Henry Holmes Smith was a pioneer in camera-less photography and had a profound effect on his many students while teaching at Indiana University from 1947 until he retired in 1977. Well known photographers he has influenced include Jerry Uelsmann, Jack Welpott, Aaron Siskind and Betty Hahn. Successive generations of photographers continue to be greatly influenced by this teachings, critical essays on photography and the images he created.

In 1937 he was asked by Laszlo Moholy-Nagy to teach the first course in photography at the New Bauhaus in Chicago. Henry was also one of the founders of the Society for Photographic Education. His abstract non-objective images and emphasis on uses of light and color defied the conventional view of objective, realistic representations in photographs.

Henry's many contributions to the field of photography include countless articles, essays, presentations and published photographs. Many of his papers and works are housed at the Center for Creative Photography, University of Arizona in Tucson, as well as Indiana University and the Getty Museum in Los Angeles.

Two books have been published about Henry and his life, teachings, the images he produced and his influence on photography.

Henry Holmes Smith: Man of Light, by Howard Bossen (1983) UMI Research Press, Ann Arbor Henry Holmes Smiith: Collected Writings, 1935-1985 (1986) Center For Creative Photography, Tucson

Henry's images are found among many collections including:

Bauhaus Archive, Berlin

Bibliotheque National, Paris

Library of Congress, Washington, D.C.

Metropolitan Museum of Art, New York

San Francisco Museum of Art

Victoria and Albert Museum, London

National Gallery of Canada

National Museum of Modern Art, Kyoto

Henry Holmes Smith was born on October 23, 1909 in Bloomington, Illinois. He attended Illinois State Normal University intermittently from 1927 to 1932, where he studied art and was active in the school newspaper as a colimnist and cartoonist. One of his early interests was cartooning and several of his cartoons were published in national magazines. In 1933 Henry earned his B.A. degree in Education with a specialization in art from Ohio State University.

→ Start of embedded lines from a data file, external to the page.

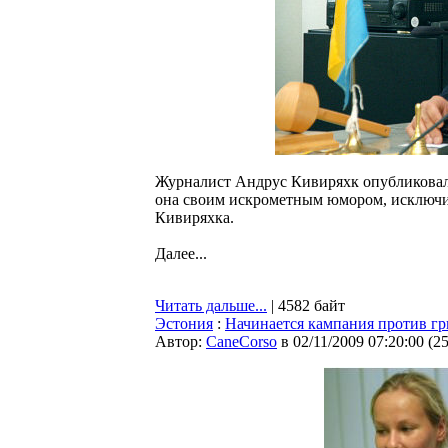
Журналист Андрус Кивиряхк опубликовал 
она своим искрометным юмором, исключи
Кивиряхка.
Далее...
Читать дальше...
| 4582 байт
Эстония
:
Начинается кампания против г
Автор:
CaneCorso
в 02/11/2009 07:20:00
(
2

After correspondence and a meeting with Laszlo Moholy-Nagy in 1937, Henry began teaching the photography courses at the New Bauhaus in Chicago. He also began exploring creative ways to employ light, color and monochrome images in non-representational photography.

During WWII Henry served in the Pacific where he wrote the official history for his unit, the Second Air Service Support Squadron in the Gilbert Islands and Iwo Jima. He was honorably discharged from the service in 1945.

In 1947 Henry began teaching photography at Indiana University, and later created one of the first graduate photography programs anywhere. He also pioneered a course in the history of photography. In 1956 he held a workshop on the interpretation of photographs, which included Minor White, Van Deren Coke, Eugene Meatyard and Aaron Siskind, among others.

In 1968 Henry received the Herman Frederick Lieber Distinguished Teaching Award from Indiana University. He also received an Honorary Doctor of Fine Arts from Indiana University and from the Maryland Institute College of Art.

Henry died in March, 1986.

Henry, in his own generous, uncompromising and occasionally cantankerous manner, was intensely devoted to his students and to furthering photographic education through his teaching, writing and images. His influence on photography lives on today and will continue to do so in the future.